Sunday, September 13, 2009

_The Drunkard's Walk_ by Leonard Mlodinow

The Drunkard's Walk: How Randomness Rules Our Lives was a great read; I finished it in just about two days. It talks about the development of the sciences of probability and statistics and offers many examples of the role chance plays in our lives. I was quite taken with the thought that we all tend to overemphasize the role a CEO or a coach has in the success or failure of a company or team.

I have friend David Cramer to thank for the chance to read this book. He found it randomly in a coffee shop somewhere.

I drew the following conclusions from this book:

  • The one thing you can control about your success in any complex endeavor (publishing, for example) is persistence. Success often goes to the person who won't give up, because no matter how good you are, you're likely to experience plenty of failure.
  • If things go badly for you, rejoice in the fact that they're likely to get better as your circumstances regress towards the mean.
  • Accept the ups and downs of life.
  • Don't judge people too well for their successes or too harshly for their failures, as it's not necessarily indicative of their ability.
  • Cheap wine is just as likely to taste good as expensive wine.

It had a number of fun examples and problems. My favorite started with this question:

If a family has two kids, and you know that one of them is a girl, what are the odds the other is a girl?

(The answer is 1 in 3)

Now if I tell you that one of them is a girl named Florida, does that change the odds, and how?

(The answer is yes, it does, and it makes the odds 1 in 2, and I had to read the explanation twice before I believed it.)

Highly recommended.


  1. People dumb enough to name a child Florida are more likely to have daughters?
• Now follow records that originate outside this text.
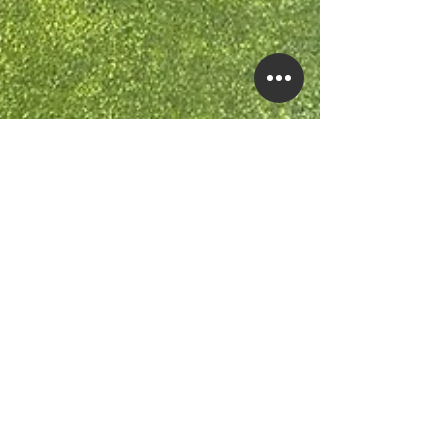
Feb 2, 2023
4 min read
Green Pool? Here’s How to
Fix It.
You just spent hours, if not days, clearing your pool of
its algae plague. Now, all the algae is gone, but why do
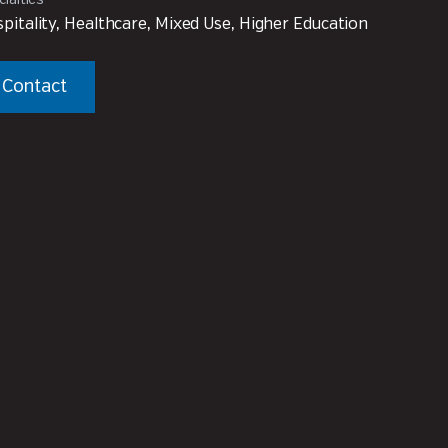
pitality, Healthcare, Mixed Use, Higher Education
Contact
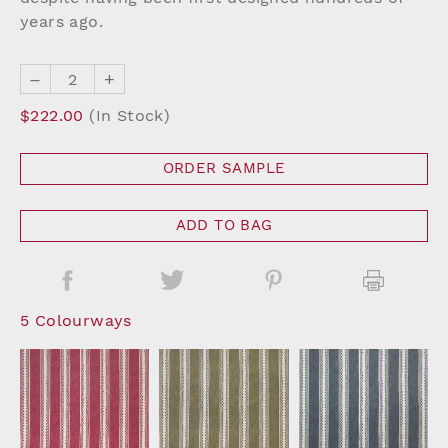
years ago.
–
+
$222.00
(In Stock)
ORDER SAMPLE
ADD TO BAG
5 Colourways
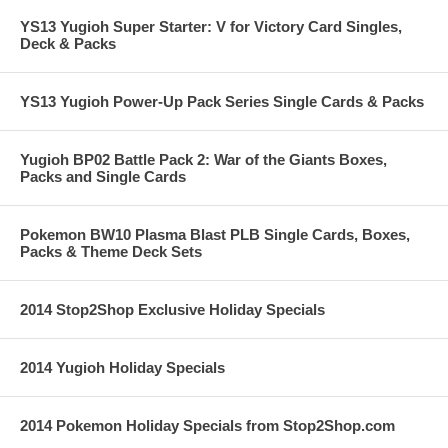
YS13 Yugioh Super Starter: V for Victory Card Singles,
Deck & Packs
YS13 Yugioh Power-Up Pack Series Single Cards & Packs
Yugioh BP02 Battle Pack 2: War of the Giants Boxes,
Packs and Single Cards
Pokemon BW10 Plasma Blast PLB Single Cards, Boxes,
Packs & Theme Deck Sets
2014 Stop2Shop Exclusive Holiday Specials
2014 Yugioh Holiday Specials
2014 Pokemon Holiday Specials from Stop2Shop.com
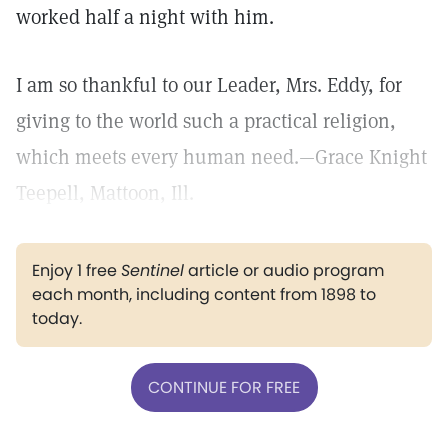
worked half a night with him.
I am so thankful to our Leader, Mrs. Eddy, for
giving to the world such a practical religion,
which meets every human need.—Grace Knight
Teepell, Mattoon, Ill.
Enjoy 1 free
Sentinel
article or audio program
each month, including content from 1898 to
today.
CONTINUE FOR FREE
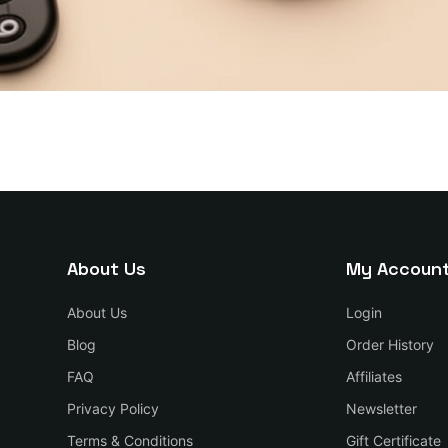
About Us
My Accoun
About Us
Login
Blog
Order History
FAQ
Affiliates
Privacy Policy
Newsletter
Terms & Conditions
Gift Certificate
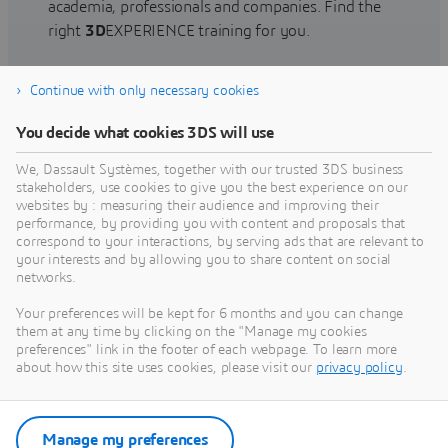
academia, professionals and companies. Find the
right
3D
EXPERIENCE training for you.
Continue with only necessary cookies
Find training
You decide what cookies 3DS will use
We, Dassault Systèmes, together with our trusted 3DS business
stakeholders, use cookies to give you the best experience on our
websites by : measuring their audience and improving their
Get Help
performance, by providing you with content and proposals that
correspond to your interactions, by serving ads that are relevant to
Find information on software & hardware
your interests and by allowing you to share content on social
networks.
certification, software downloads, user
documentation, support contact and services
Your preferences will be kept for 6 months and you can change
offering
them at any time by clicking on the "Manage my cookies
preferences" link in the footer of each webpage. To learn more
about how this site uses cookies, please visit our
privacy policy
.
Get support
Get services
Manage my preferences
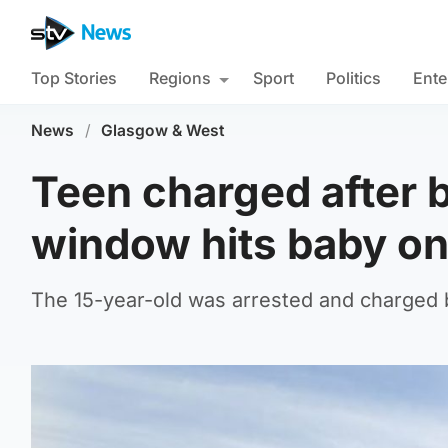
Top Stories
Regions
Sport
Politics
Ente
News
/
Glasgow & West
Teen charged after 
window hits baby o
The 15-year-old was arrested and charged b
Is all the information needed to answer this question stated in the premise, or does it rely on extra demographic data?

  2. I did some more work on the Florida problem, I'm still not sure I believe it. It seems to hinge on the fact that knowing one more fact splits the probability set into more categories. I'm not sure whether I buy that or not. It seems intuitively wrong. But that's the logic. I did a spreadsheet but it relies on accepting some assumptions that I'm not sure about. The discussion in the book is interesting.
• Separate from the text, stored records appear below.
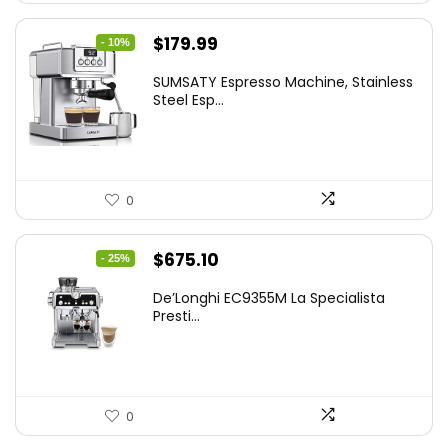
Original
Current
$
179.99
- 10%
price
price
SUMSATY Espresso Machine, Stainless
was:
is:
Steel Esp...
$199.99.
$179.99.
0
Original
Current
$
675.10
- 25%
price
price
De’Longhi EC9355M La Specialista
was:
is:
Presti...
$899.95.
$675.10.
0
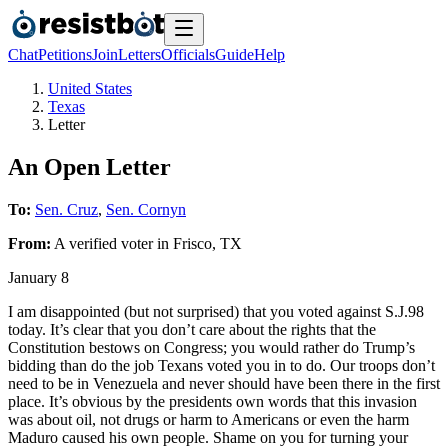
Chat
Petitions
Join
Letters
Officials
Guide
Help
United States
Texas
Letter
An Open Letter
To:
Sen. Cruz
,
Sen. Cornyn
From:
A
verified voter
in
Frisco
,
TX
January 8
I am disappointed (but not surprised) that you voted against S.J.98
today. It’s clear that you don’t care about the rights that the
Constitution bestows on Congress; you would rather do Trump’s
bidding than do the job Texans voted you in to do. Our troops don’t
need to be in Venezuela and never should have been there in the first
place. It’s obvious by the presidents own words that this invasion
was about oil, not drugs or harm to Americans or even the harm
Maduro caused his own people. Shame on you for turning your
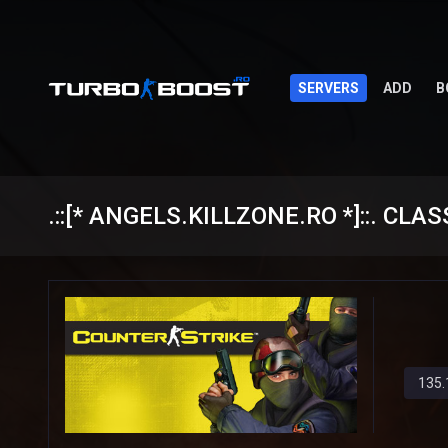
SERVERS
ADD
B
.::[* ANGELS.KILLZONE.RO *]::. CLAS
135.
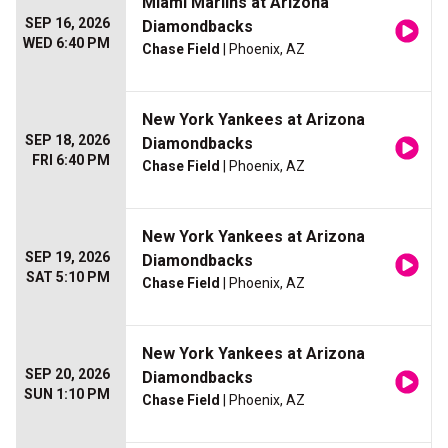
Miami Marlins at Arizona
SEP 16, 2026
Diamondbacks
WED 6:40 PM
Chase Field
| Phoenix, AZ
New York Yankees at Arizona
SEP 18, 2026
Diamondbacks
FRI 6:40 PM
Chase Field
| Phoenix, AZ
New York Yankees at Arizona
SEP 19, 2026
Diamondbacks
SAT 5:10 PM
Chase Field
| Phoenix, AZ
New York Yankees at Arizona
SEP 20, 2026
Diamondbacks
SUN 1:10 PM
Chase Field
| Phoenix, AZ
  3. Ok, here's something that should help with this. 1. The 'named Florida' thing is just supposed to be a detail about the known girl that limits the sample set. Florida is a rare name. 2. In the first problem, "how many 2-kid families with 1 girl have 2 girls", you only have to have 1 girl to be in the sample set; h. In the 2nd problem, "how many 2-kid families with at least 1 girl named Florida", you have to have a girl named Florida to get into the sample set, and if you have 2 girls to start with, you have 2 chances to have one named Florida, so 2-girl families are twice as likely to be in the sample set, and they end up being half the total.

  4. This last explanation makes some sense, I suppose. Having two girls would make it more likely that one of them would be named Florida. I guess the math says twice as likely.

    This is one of those hypotheticals that I would love to see tested against real world data.

    Does the book say anything about people who just have crap luck with remarkable consistency? Or in given situations?

    Part of the problem with statistics is that it bases conclusions on very large sample sizes. But in your own life, you're not going to keep trying certain things if you get really bad results the first few attempts. A few divorces early on can turn somebody off marriage; losing heavily at gambling your first few times can discourage you from gambling in the future. That seems like common sense. Also, some failures preclude future attempts: tear your shoulder up kayaking and you might not be ABLE to try that activity again.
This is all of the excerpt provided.